Second, it's impossible to pass over altogether the most unpleasant, but
the most important part of this problem. I will deal with it as
distantly as possible. I do not believe there is any harm whatever in
reading about murders; rather, if anything, good; for the thought of
death operates very powerfully with the poor in the creation of
brotherhood and a sense of human dignity. I do not believe there is a
pennyworth of harm in the police news, as such. Even divorce news,
though contemptible enough, can really in most cases be left to the
discretion of grown people; and how far children get hold of such
things is a problem for the home and not for the nation. But there is a
certain class of evils which a healthy man or woman can actually go
through life without knowing anything about at all. These, I say, should
be stamped and blackened out of every newspaper with the thickest black
of the Russian censor. Such cases should either be always tried in
camera or reporting them should be a punishable offence. The common
weakness of Nature and the sins that flesh is heir to we can leave
people to find in newspapers. Men can safely see in the papers what they
have already seen in the streets. They may safely find in their journals
what they have already found in themselves. But we do not want the
imaginations of rational and decent people clouded with the horrors of
some obscene insanity which has no more to do with human life than the
man in Bedlam who thinks he is a chicken. And, if this vile matter is
admitted, let it be simply with a mention of the Latin or legal name of
the crime, and with no details whatever. As it is, exactly the reverse
is true. Papers are permitted to terrify and darken the fancy of the
young with innumerable details, but not permitted to state in clean
legal language what the thing is about. They are allowed to give any
fact about the thing except the fact that it is a sin.

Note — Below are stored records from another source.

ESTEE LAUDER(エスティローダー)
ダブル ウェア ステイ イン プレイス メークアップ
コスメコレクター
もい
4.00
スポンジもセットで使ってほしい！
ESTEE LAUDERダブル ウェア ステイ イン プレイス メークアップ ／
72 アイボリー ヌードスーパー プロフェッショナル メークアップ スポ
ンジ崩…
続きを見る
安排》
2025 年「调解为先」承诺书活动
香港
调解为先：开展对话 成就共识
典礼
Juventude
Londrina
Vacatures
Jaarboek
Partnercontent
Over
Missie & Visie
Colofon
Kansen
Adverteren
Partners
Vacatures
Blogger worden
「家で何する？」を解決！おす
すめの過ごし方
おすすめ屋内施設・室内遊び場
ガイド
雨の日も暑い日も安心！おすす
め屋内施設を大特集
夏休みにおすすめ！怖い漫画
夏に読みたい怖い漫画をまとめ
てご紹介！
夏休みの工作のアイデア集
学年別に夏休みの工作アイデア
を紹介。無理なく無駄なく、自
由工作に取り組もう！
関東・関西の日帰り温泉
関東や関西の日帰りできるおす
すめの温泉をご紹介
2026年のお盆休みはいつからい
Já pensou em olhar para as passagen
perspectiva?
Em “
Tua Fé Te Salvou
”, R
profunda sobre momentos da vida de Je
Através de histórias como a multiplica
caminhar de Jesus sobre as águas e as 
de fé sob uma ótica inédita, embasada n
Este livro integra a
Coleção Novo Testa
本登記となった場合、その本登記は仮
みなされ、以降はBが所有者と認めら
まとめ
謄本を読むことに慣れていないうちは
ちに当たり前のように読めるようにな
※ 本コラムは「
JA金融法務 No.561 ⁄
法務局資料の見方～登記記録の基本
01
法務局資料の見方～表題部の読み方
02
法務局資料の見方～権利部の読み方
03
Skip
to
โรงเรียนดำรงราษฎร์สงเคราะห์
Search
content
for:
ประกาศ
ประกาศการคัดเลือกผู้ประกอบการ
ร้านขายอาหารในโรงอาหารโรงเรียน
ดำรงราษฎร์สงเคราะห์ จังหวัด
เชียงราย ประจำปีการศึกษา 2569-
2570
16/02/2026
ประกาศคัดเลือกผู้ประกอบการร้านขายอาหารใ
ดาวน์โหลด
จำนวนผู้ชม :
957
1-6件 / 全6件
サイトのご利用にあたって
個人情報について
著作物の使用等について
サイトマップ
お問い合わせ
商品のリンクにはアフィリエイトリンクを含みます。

Third, I would do my best to introduce everywhere the practice of signed
articles. Those who urge the advantages of anonymity are either people
who do not realise the special peril of our time or they are people who
are profiting by it. It is true, but futile, for instance, to say that
there is something noble in being nameless when a whole corporate body
is bent on a consistent aim: as in an army or men building a cathedral.
The point of modern newspapers is that there is no such corporate body
and common aim; but each man can use the authority of the paper to
further his own private fads and his own private finances.